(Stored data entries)
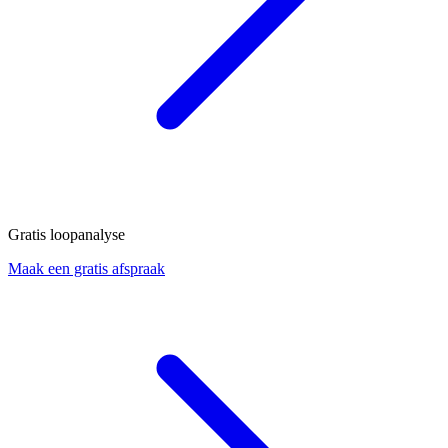
Gratis loopanalyse
Maak een gratis afspraak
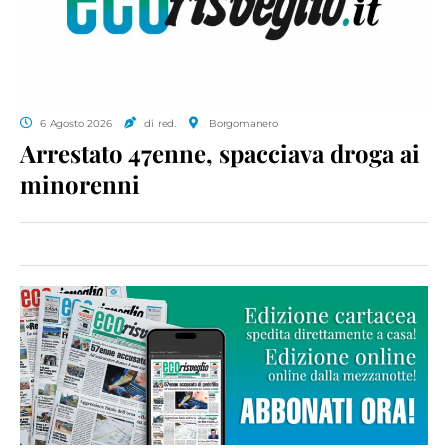
6 Agosto 2026
di red.
Borgomanero
Arrestato 47enne, spacciava droga ai
minorenni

§ YOUR OBJECTIVE:
In the copy, include each entry exactly as written and none of the pictures.

§ ANSWER SECTION:
Gratis loopanalyse
Maak een gratis afspraak
6 Agosto 2026
di red.
Borgomanero
Arrestato 47enne, spacciava droga ai
minorenni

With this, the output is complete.